• [Problem to solve] From the line that holds "Congratulations on your ten year anniversary" down to the last line of the listing below, reproduce each line exactly and nothing more, omitting pictures.
═══
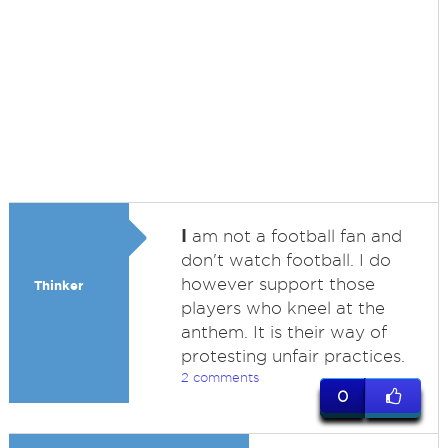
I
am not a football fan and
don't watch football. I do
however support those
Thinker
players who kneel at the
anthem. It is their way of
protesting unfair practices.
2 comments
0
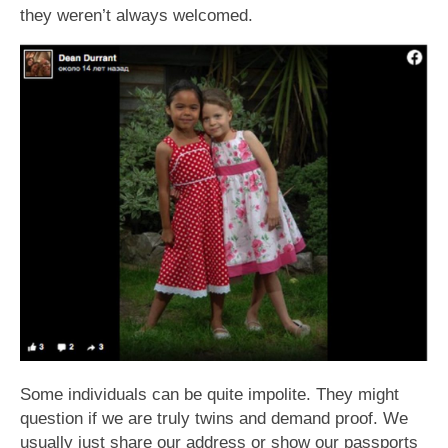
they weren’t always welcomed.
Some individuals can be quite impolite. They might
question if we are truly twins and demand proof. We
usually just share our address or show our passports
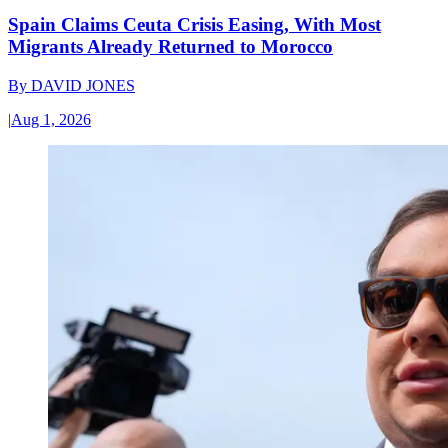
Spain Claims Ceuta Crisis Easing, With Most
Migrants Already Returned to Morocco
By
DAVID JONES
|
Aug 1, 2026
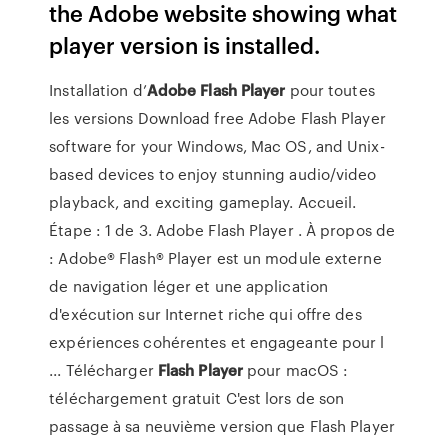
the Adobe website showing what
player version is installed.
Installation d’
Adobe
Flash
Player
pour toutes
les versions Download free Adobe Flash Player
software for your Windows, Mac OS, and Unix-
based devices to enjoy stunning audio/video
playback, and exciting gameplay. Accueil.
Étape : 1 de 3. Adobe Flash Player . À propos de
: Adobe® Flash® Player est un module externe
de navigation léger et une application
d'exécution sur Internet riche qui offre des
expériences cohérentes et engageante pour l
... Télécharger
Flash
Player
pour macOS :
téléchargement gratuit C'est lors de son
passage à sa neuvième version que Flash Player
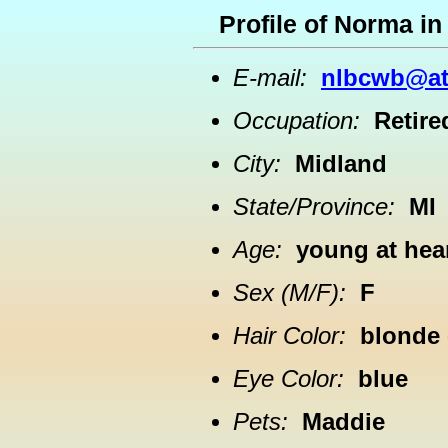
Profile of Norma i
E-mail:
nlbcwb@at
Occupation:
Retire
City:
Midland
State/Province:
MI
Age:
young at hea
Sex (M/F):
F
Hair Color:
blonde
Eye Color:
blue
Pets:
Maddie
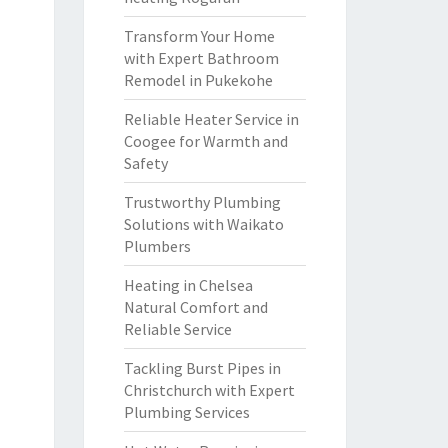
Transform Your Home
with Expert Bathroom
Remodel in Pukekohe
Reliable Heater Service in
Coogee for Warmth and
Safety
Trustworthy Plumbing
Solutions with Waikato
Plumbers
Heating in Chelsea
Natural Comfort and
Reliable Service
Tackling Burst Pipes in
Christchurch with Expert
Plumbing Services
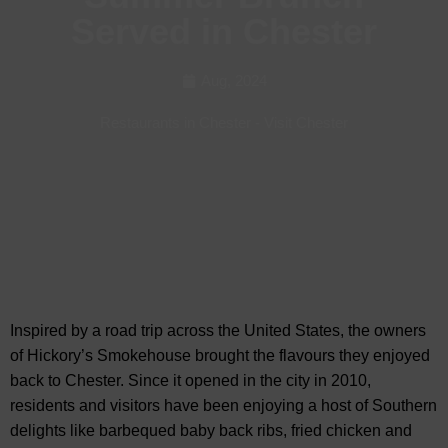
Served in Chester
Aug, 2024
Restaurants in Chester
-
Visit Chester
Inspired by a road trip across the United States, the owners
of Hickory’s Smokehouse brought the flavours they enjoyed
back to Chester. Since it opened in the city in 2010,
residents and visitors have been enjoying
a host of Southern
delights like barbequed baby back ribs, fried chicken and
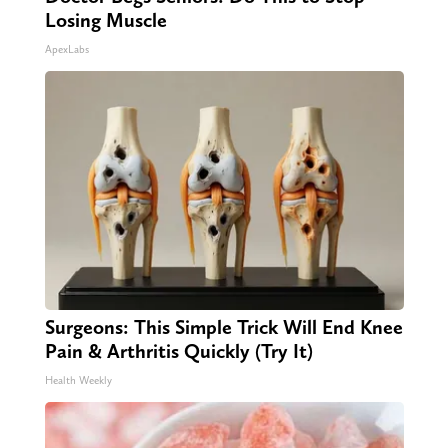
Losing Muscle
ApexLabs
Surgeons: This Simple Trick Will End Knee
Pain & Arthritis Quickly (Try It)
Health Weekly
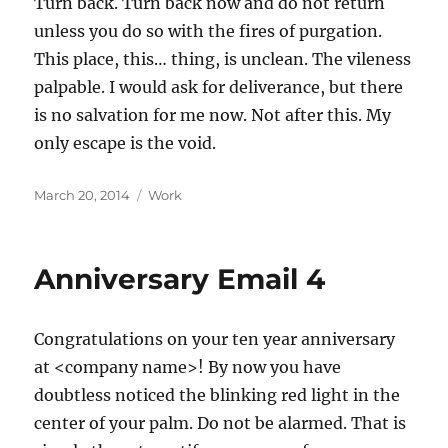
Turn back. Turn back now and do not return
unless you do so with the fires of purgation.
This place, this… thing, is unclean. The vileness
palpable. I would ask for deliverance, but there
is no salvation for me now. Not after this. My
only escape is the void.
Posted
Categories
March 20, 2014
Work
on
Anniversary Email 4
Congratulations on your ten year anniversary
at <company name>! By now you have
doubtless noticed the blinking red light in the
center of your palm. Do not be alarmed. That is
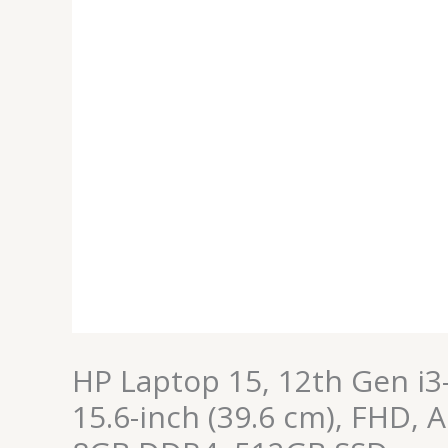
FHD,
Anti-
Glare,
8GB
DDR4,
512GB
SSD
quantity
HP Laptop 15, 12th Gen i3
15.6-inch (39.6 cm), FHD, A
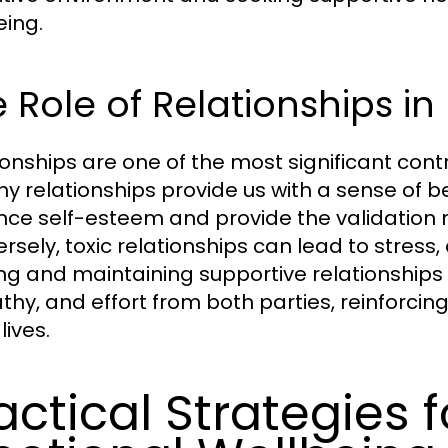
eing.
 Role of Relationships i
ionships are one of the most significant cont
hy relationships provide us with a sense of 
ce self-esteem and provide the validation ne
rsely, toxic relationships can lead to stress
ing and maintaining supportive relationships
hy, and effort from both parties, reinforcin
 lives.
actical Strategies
═══
• [Exercise answer]
Congratulations on your ten year anniversary
at <company name>! By now you have
doubtless noticed the blinking red light in the
center of your palm. Do not be alarmed. That is
FHD,
Anti-
Glare,
8GB
DDR4,
512GB
SSD
quantity
HP Laptop 15, 12th Gen i3
15.6-inch (39.6 cm), FHD, A
eing.
 Role of Relationships i
ionships are one of the most significant cont
hy relationships provide us with a sense of 
ce self-esteem and provide the validation ne
rsely, toxic relationships can lead to stress
ing and maintaining supportive relationships
hy, and effort from both parties, reinforcin
 lives.
actical Strategies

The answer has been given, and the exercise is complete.